What is QEMU?
What is para-virtualization?
Para-virtualization is a virtualization technique that allows guest operating systems to directly communicate with the hypervisor, thus providing better performance compared to full virtualization. In para-virtualization, the guest operating system is modified to use special hypercalls or API calls to communicate with the hypervisor.
RDMA (Remote Direct Memory Access) is a technology that allows data to be transferred directly from the memory of one computer to another over a network, without involving the CPU or operating system of the computers.
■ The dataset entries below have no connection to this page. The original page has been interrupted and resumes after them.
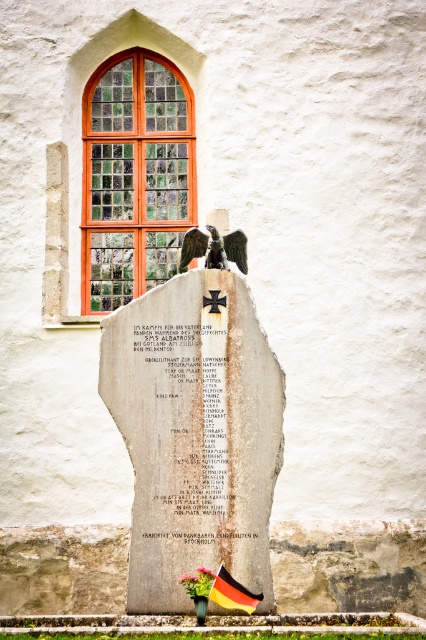 Image resolution: width=426 pixels, height=640 pixels. I want to click on multicolored glass mosaic at upper left, so click(135, 177).

Which is behind, point (114, 276) or point (187, 579)?

Point (114, 276)

Between point (154, 230) and point (184, 582), which one is positioned behind?

The point (154, 230) is behind.

This screenshot has width=426, height=640. Identify the location of multicolored glass mosaic at upper left. (135, 177).

Who is more forward, [218,536] or [242,262]?

Point [218,536] is more forward.

Describe the element at coordinates (195, 426) in the screenshot. The image size is (426, 640). I see `gray stone monument at center` at that location.

The height and width of the screenshot is (640, 426). What do you see at coordinates (195, 426) in the screenshot? I see `gray stone monument at center` at bounding box center [195, 426].

Locate an element on the screen. The height and width of the screenshot is (640, 426). gray stone monument at center is located at coordinates (195, 426).

Who is taller, multicolored glass mosaic at upper left or pink fabric flower at center?

With more height is multicolored glass mosaic at upper left.

At what (x,y) coordinates should I click in order to perform the action: click on multicolored glass mosaic at upper left. Please return your answer as a coordinate pair (x, y). Looking at the image, I should click on (135, 177).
This technology provides low-latency, high-bandwidth, and low-CPU overhead data transfers between systems.
CVE-2021-3608 is a security vulnerability in the QEMU hypervisor that allows an attacker with administrative privileges in a guest virtual machine to execute arbitrary code on the host system. The vulnerability exists due to a memory leak in the code that handles para-virtualized RDMA connections in the QEMU. An attacker can exploit this vulnerability by sending specially crafted RDMA packets from the guest virtual machine to the QEMU hypervisor, causing a heap buffer overflow in the QEMU and allowing the attacker to execute arbitrary code on the host system.
In this attack scenario, the guest virtual machine is the attacker, and it exploits the vulnerability in the QEMU hypervisor to break out of the virtualization environment and gain code execution on the host system. The use of para-virtualized RDMA connections allows the attacker to directly communicate with the hypervisor and trigger the vulnerability. This attack can be mitigated by patching the vulnerable QEMU version or by disabling para-virtualized RDMA connections in the QEMU configuration.
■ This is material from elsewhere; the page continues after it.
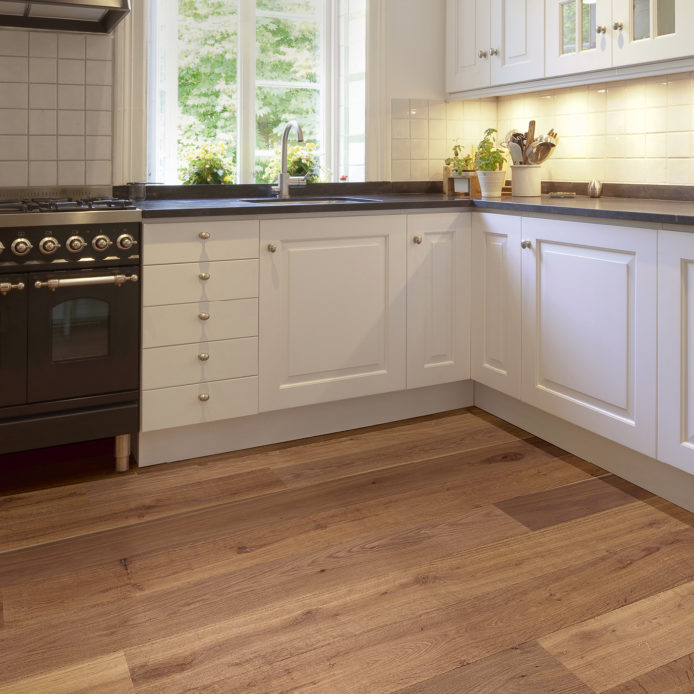 This screenshot has width=694, height=694. I want to click on plant, so click(205, 171), click(304, 160), click(459, 168), click(484, 152). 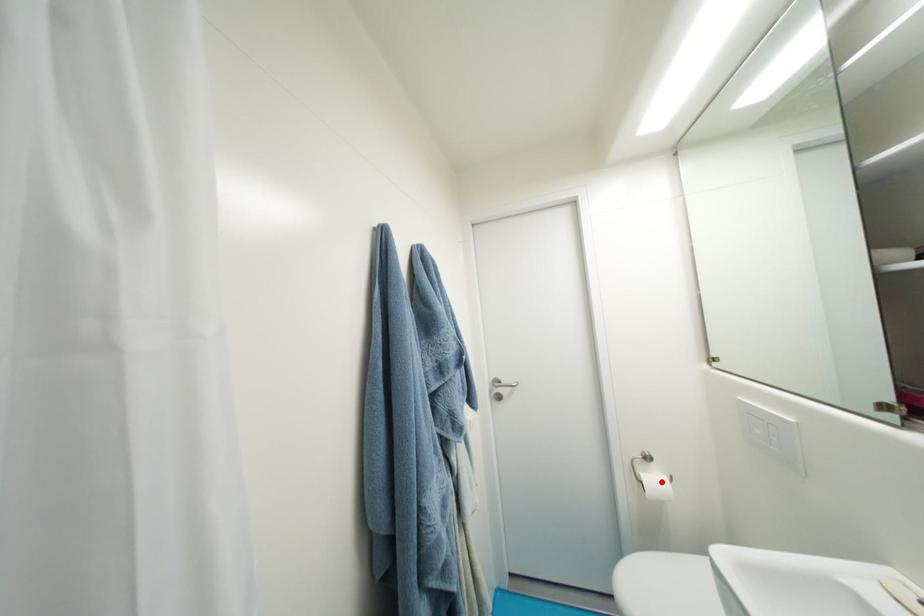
In the case of CVE-2021-3608, security experts discovered a memory leak in the QEMU source code that handles para-virtualized RDMA connections. By analyzing the source code, they were able to identify the vulnerability and determine how it could be exploited by an attacker. They then provided recommendations on how to patch the vulnerability or mitigate the risk of exploitation.
#include "qemu/osdep.h"
#include <glib/gprintf.h>
#include <utime.h>
#include "9p-iov-marshal.h"
#include "qemu/bswap.h"
/*This code is importing various libraries needed for the program to run.
qemu/osdep.h is a header file from the QEMU emulator that includes operating system dependent definitions and functions.
glib/gprintf.h is a header file from the GLib library which provides many useful utilities and data structures, including string handling functions.
utime.h is a header file from the C standard library that defines functions related to time and date.
9p-iov-marshal.h is a header file specific to the 9P protocol, which is a network protocol used for sharing files and other resources between computers.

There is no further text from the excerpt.